First, find the repository for the language grammar, eg, tree-sitter-python. Take note of the Git clone URL of it, eg, https://github.com/tree-sitter/tree-sitter-python.git. Now check where is the parser.c file in that repository, usually it’s in src.

Make sure you have Git, C and C++ compiler, and run the treesit-install-grammar command, it will prompt for the URL and the directory of parser.c, leave other prompts at default unless you know what you are doing.

You can also manually clone the repository and compile it, and put the dynamic library at a standard library location. Emacs will be able to find it. If you wish to put it somewhere else, set treesit-extra-load-path so Emacs can find it.

Tree-sitter major modes

Tree-sitter modes should be separate major modes, usually named xxx-ts-mode. I know I said tree-sitter always appear as treesit in symbols, this is the only exception.

If the tree-sitter mode and the “native” mode could share some setup code, you can create a “base mode”, which only contains the common setup. For example, there is python-base-mode (shared), and both python-mode (native), and python-ts-mode (tree-sitter) derives from it.

In the tree-sitter mode, check if we can use tree-sitter with treesit-ready-p, it will emit a warning if tree-sitter is not ready (tree-sitter not built with Emacs, can’t find the language grammar, buffer too large, etc).

Fontification

Tree-sitter works like this: It parses the buffer and produces a parse tree. You provide a query made of patterns and capture names, tree-sitter finds the nodes that match these patterns, tag the corresponding capture names onto the nodes and return them to you. The query function returns a list of (capture-name . node).

For fontification, we simply use face names as capture names. And the captured node will be fontified in their capture name (the face).

The capture name could also be a function, in which case (NODE OVERRIDE START END) is passed to the function for fontification. START and END are the start and end of the region to be fontified. The function should only fontify within that region.
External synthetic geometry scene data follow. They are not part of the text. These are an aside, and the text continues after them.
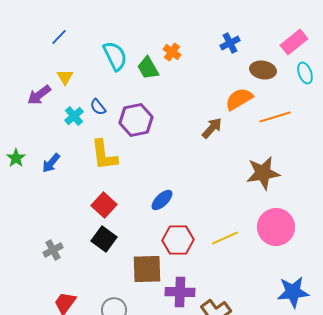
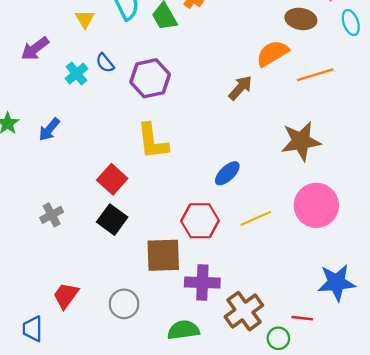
yellow triangle: (65, 77) -> (85, 19), moved
yellow L-shape: (104, 155) -> (153, 141), moved
blue ellipse: (162, 200) -> (227, 173), moved
gray cross: (53, 250) -> (52, 215), moved

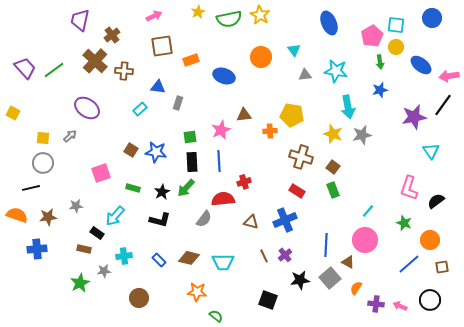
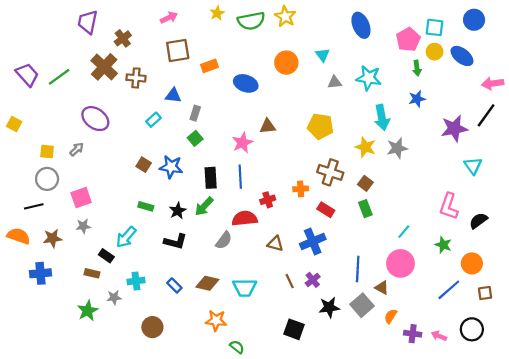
blue ellipse: (421, 65) -> (462, 56), moved
orange cross: (270, 131) -> (301, 189), moved
green square: (190, 137) -> (195, 138), moved, turned -32
pink square: (101, 173) -> (81, 198), moved

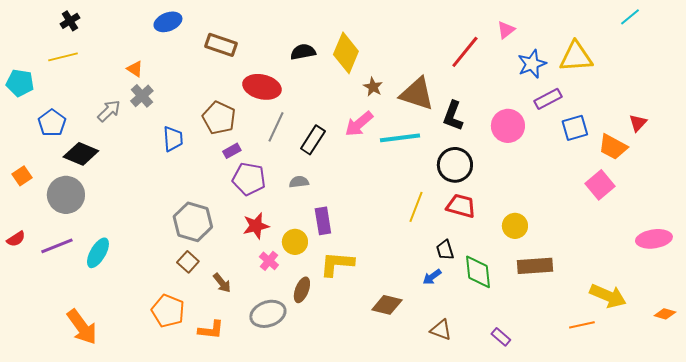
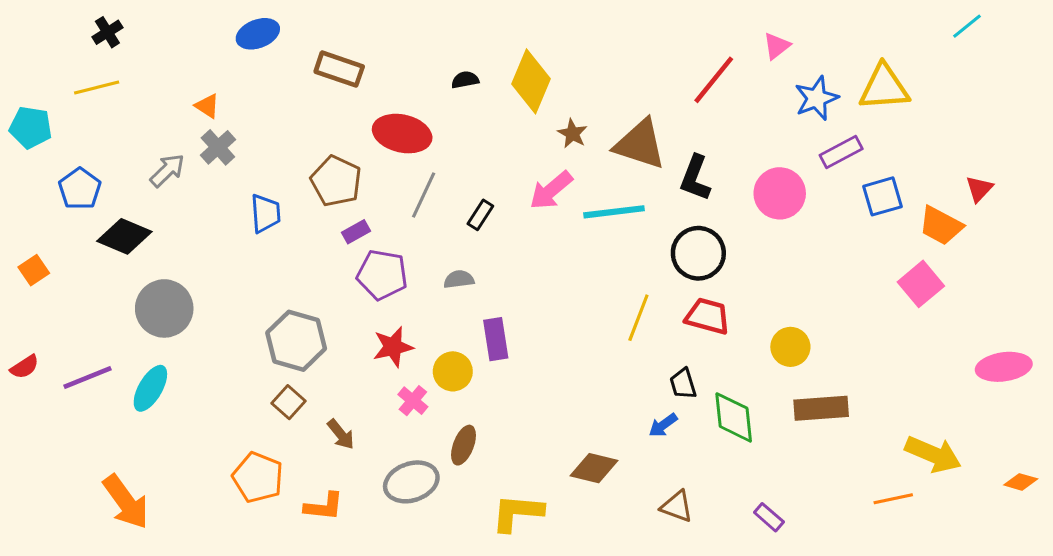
black semicircle: (303, 52) -> (465, 80), size x0.7
black rectangle: (313, 140) -> (480, 215), size x0.7
gray circle: (66, 195) -> (164, 308), moved
yellow L-shape: (337, 264) -> (517, 513), moved

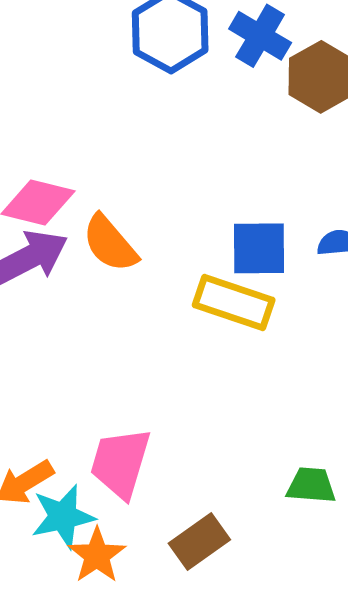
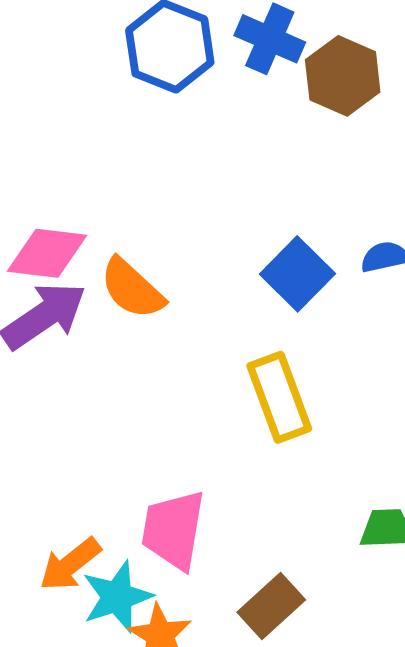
blue square: (259, 248) -> (297, 274), turned -38
yellow rectangle: (234, 303) -> (279, 397), moved, turned 58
The function should also allow more optional arguments with &rest _, for future extensibility. For OVERRIDE check out the docstring of treesit-font-lock-rules.

Query syntax

There are two types of nodes: “named nodes”, like (identifier), (function_definition), and “anonymous nodes”, like "return", "def", "(", ";". Parent-child relationship is expressed as

(parent (child) (child) (child (grand_child)))

Eg, an argument list (1, "3", 1) would be:

(argument_list "(" (number) (string) (number) ")")

Children could have field names:

(function_definition name: (identifier) type: (identifier))

To match any one in the list:

["true" "false" "none"]

Capture names can come after any node in the pattern:

(parent (child) @child) @parent

The query above captures both the parent and the child.

The query below captures all the keywords with capture name
"keyword":

["return" "continue" "break"] @keyword

These are the common syntax, check out the full syntax in the manual: Pattern Matching.

Query references

But how do one come up with the queries? Take python for an example, open any python source file, type M-x treesit-explore-mode RET. You should see the parse tree in a separate window, automatically updated as you select text or edit the buffer. Besides this, you can consult the grammar of the language definition. For example, Python’s grammar file is at

https://github.com/tree-sitter/tree-sitter-python/blob/master/grammar.js

Neovim also has a bunch of queries to reference from.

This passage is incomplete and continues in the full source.